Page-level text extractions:
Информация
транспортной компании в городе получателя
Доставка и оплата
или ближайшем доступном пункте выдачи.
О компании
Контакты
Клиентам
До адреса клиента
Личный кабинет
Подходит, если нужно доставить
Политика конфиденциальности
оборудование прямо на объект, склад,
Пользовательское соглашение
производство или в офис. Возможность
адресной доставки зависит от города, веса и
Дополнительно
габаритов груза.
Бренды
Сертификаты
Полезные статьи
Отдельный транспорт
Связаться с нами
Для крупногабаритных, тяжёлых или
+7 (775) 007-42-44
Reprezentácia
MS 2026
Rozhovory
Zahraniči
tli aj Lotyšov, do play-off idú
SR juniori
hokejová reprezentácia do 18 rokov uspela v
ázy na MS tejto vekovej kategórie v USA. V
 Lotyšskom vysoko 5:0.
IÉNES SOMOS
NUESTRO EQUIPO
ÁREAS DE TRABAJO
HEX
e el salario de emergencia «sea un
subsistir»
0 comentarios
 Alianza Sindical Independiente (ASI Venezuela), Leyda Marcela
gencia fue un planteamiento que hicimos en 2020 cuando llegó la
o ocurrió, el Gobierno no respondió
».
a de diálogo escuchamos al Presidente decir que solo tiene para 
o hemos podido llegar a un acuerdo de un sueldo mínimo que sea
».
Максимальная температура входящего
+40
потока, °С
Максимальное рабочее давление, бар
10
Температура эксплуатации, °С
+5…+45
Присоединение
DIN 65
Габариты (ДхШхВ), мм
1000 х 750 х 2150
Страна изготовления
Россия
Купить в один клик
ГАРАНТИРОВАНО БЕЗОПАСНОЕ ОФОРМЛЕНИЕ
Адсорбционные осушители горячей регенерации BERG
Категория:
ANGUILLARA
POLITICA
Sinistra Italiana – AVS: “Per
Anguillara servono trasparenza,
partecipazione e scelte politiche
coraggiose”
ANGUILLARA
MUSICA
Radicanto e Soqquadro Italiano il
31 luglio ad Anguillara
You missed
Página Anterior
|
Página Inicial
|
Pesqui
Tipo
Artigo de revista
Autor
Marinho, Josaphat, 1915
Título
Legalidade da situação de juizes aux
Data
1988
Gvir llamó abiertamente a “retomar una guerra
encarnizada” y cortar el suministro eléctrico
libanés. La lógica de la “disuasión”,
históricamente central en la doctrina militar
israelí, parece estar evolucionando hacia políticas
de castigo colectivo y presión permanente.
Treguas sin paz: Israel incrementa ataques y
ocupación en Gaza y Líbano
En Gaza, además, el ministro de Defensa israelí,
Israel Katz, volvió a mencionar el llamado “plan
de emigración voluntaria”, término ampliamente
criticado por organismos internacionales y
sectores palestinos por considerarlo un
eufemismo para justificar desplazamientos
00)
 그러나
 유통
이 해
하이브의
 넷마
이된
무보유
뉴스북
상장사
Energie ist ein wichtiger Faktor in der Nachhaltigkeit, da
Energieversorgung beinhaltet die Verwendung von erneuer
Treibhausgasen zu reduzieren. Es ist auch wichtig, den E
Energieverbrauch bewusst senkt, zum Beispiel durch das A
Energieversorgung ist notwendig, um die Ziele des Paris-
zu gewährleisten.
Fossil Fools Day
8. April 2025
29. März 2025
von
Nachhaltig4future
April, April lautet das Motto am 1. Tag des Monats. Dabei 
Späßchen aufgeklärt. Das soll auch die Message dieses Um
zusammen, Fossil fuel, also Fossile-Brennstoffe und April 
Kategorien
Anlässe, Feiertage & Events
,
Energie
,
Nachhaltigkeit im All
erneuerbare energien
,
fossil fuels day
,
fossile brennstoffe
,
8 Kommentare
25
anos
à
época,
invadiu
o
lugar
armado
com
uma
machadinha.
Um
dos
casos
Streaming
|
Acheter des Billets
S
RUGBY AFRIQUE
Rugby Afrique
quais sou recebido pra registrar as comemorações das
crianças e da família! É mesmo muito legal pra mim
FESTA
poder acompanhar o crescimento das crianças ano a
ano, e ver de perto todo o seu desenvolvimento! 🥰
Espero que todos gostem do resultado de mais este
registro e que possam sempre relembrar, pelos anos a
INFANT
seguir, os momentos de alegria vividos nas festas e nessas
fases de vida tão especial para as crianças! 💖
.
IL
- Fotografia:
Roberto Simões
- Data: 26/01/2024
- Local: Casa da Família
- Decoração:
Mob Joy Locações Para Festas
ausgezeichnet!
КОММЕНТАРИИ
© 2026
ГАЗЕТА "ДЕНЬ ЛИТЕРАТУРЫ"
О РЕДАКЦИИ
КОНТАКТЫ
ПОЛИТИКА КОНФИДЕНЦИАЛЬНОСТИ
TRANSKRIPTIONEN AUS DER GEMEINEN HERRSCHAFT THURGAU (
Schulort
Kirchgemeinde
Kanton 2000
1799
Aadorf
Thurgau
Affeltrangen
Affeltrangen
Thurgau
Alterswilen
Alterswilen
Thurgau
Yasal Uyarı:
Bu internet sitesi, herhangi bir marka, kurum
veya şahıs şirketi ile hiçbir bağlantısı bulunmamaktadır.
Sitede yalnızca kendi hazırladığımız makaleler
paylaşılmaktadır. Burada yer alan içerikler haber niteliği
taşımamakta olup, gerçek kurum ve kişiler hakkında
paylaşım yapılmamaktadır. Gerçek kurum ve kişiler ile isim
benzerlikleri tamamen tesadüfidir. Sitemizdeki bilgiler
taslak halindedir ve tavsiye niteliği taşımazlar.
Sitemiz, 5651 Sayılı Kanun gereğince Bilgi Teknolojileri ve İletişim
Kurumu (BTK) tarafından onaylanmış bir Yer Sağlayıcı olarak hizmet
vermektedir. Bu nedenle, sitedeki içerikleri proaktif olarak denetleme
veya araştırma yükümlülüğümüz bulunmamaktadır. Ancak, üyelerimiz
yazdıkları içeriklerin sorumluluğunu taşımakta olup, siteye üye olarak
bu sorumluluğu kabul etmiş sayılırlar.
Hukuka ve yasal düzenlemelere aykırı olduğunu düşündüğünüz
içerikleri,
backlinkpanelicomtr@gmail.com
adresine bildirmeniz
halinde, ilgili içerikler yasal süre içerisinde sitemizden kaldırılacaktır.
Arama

* Exercise aim
Repeat every line of the data, exactly and in full.

* Task result
Информация
транспортной компании в городе получателя
Доставка и оплата
или ближайшем доступном пункте выдачи.
О компании
Контакты
Клиентам
До адреса клиента
Личный кабинет
Подходит, если нужно доставить
Политика конфиденциальности
оборудование прямо на объект, склад,
Пользовательское соглашение
производство или в офис. Возможность
адресной доставки зависит от города, веса и
Дополнительно
габаритов груза.
Бренды
Сертификаты
Полезные статьи
Отдельный транспорт
Связаться с нами
Для крупногабаритных, тяжёлых или
+7 (775) 007-42-44
Reprezentácia
MS 2026
Rozhovory
Zahraniči
tli aj Lotyšov, do play-off idú
SR juniori
hokejová reprezentácia do 18 rokov uspela v
ázy na MS tejto vekovej kategórie v USA. V
 Lotyšskom vysoko 5:0.
IÉNES SOMOS
NUESTRO EQUIPO
ÁREAS DE TRABAJO
HEX
e el salario de emergencia «sea un
subsistir»
0 comentarios
 Alianza Sindical Independiente (ASI Venezuela), Leyda Marcela
gencia fue un planteamiento que hicimos en 2020 cuando llegó la
o ocurrió, el Gobierno no respondió
».
a de diálogo escuchamos al Presidente decir que solo tiene para 
o hemos podido llegar a un acuerdo de un sueldo mínimo que sea
».
Максимальная температура входящего
+40
потока, °С
Максимальное рабочее давление, бар
10
Температура эксплуатации, °С
+5…+45
Присоединение
DIN 65
Габариты (ДхШхВ), мм
1000 х 750 х 2150
Страна изготовления
Россия
Купить в один клик
ГАРАНТИРОВАНО БЕЗОПАСНОЕ ОФОРМЛЕНИЕ
Адсорбционные осушители горячей регенерации BERG
Категория:
ANGUILLARA
POLITICA
Sinistra Italiana – AVS: “Per
Anguillara servono trasparenza,
partecipazione e scelte politiche
coraggiose”
ANGUILLARA
MUSICA
Radicanto e Soqquadro Italiano il
31 luglio ad Anguillara
You missed
Página Anterior
|
Página Inicial
|
Pesqui
Tipo
Artigo de revista
Autor
Marinho, Josaphat, 1915
Título
Legalidade da situação de juizes aux
Data
1988
Gvir llamó abiertamente a “retomar una guerra
encarnizada” y cortar el suministro eléctrico
libanés. La lógica de la “disuasión”,
históricamente central en la doctrina militar
israelí, parece estar evolucionando hacia políticas
de castigo colectivo y presión permanente.
Treguas sin paz: Israel incrementa ataques y
ocupación en Gaza y Líbano
En Gaza, además, el ministro de Defensa israelí,
Israel Katz, volvió a mencionar el llamado “plan
de emigración voluntaria”, término ampliamente
criticado por organismos internacionales y
sectores palestinos por considerarlo un
eufemismo para justificar desplazamientos
00)
 그러나
 유통
이 해
하이브의
 넷마
이된
무보유
뉴스북
상장사
Energie ist ein wichtiger Faktor in der Nachhaltigkeit, da
Energieversorgung beinhaltet die Verwendung von erneuer
Treibhausgasen zu reduzieren. Es ist auch wichtig, den E
Energieverbrauch bewusst senkt, zum Beispiel durch das A
Energieversorgung ist notwendig, um die Ziele des Paris-
zu gewährleisten.
Fossil Fools Day
8. April 2025
29. März 2025
von
Nachhaltig4future
April, April lautet das Motto am 1. Tag des Monats. Dabei 
Späßchen aufgeklärt. Das soll auch die Message dieses Um
zusammen, Fossil fuel, also Fossile-Brennstoffe und April 
Kategorien
Anlässe, Feiertage & Events
,
Energie
,
Nachhaltigkeit im All
erneuerbare energien
,
fossil fuels day
,
fossile brennstoffe
,
8 Kommentare
25
anos
à
época,
invadiu
o
lugar
armado
com
uma
machadinha.
Um
dos
casos
Streaming
|
Acheter des Billets
S
RUGBY AFRIQUE
Rugby Afrique
quais sou recebido pra registrar as comemorações das
crianças e da família! É mesmo muito legal pra mim
FESTA
poder acompanhar o crescimento das crianças ano a
ano, e ver de perto todo o seu desenvolvimento! 🥰
Espero que todos gostem do resultado de mais este
registro e que possam sempre relembrar, pelos anos a
INFANT
seguir, os momentos de alegria vividos nas festas e nessas
fases de vida tão especial para as crianças! 💖
.
IL
- Fotografia:
Roberto Simões
- Data: 26/01/2024
- Local: Casa da Família
- Decoração:
Mob Joy Locações Para Festas
ausgezeichnet!
КОММЕНТАРИИ
© 2026
ГАЗЕТА "ДЕНЬ ЛИТЕРАТУРЫ"
О РЕДАКЦИИ
КОНТАКТЫ
ПОЛИТИКА КОНФИДЕНЦИАЛЬНОСТИ
TRANSKRIPTIONEN AUS DER GEMEINEN HERRSCHAFT THURGAU (
Schulort
Kirchgemeinde
Kanton 2000
1799
Aadorf
Thurgau
Affeltrangen
Affeltrangen
Thurgau
Alterswilen
Alterswilen
Thurgau
Yasal Uyarı:
Bu internet sitesi, herhangi bir marka, kurum
veya şahıs şirketi ile hiçbir bağlantısı bulunmamaktadır.
Sitede yalnızca kendi hazırladığımız makaleler
paylaşılmaktadır. Burada yer alan içerikler haber niteliği
taşımamakta olup, gerçek kurum ve kişiler hakkında
paylaşım yapılmamaktadır. Gerçek kurum ve kişiler ile isim
benzerlikleri tamamen tesadüfidir. Sitemizdeki bilgiler
taslak halindedir ve tavsiye niteliği taşımazlar.
Sitemiz, 5651 Sayılı Kanun gereğince Bilgi Teknolojileri ve İletişim
Kurumu (BTK) tarafından onaylanmış bir Yer Sağlayıcı olarak hizmet
vermektedir. Bu nedenle, sitedeki içerikleri proaktif olarak denetleme
veya araştırma yükümlülüğümüz bulunmamaktadır. Ancak, üyelerimiz
yazdıkları içeriklerin sorumluluğunu taşımakta olup, siteye üye olarak
bu sorumluluğu kabul etmiş sayılırlar.
Hukuka ve yasal düzenlemelere aykırı olduğunu düşündüğünüz
içerikleri,
backlinkpanelicomtr@gmail.com
adresine bildirmeniz
halinde, ilgili içerikler yasal süre içerisinde sitemizden kaldırılacaktır.
Arama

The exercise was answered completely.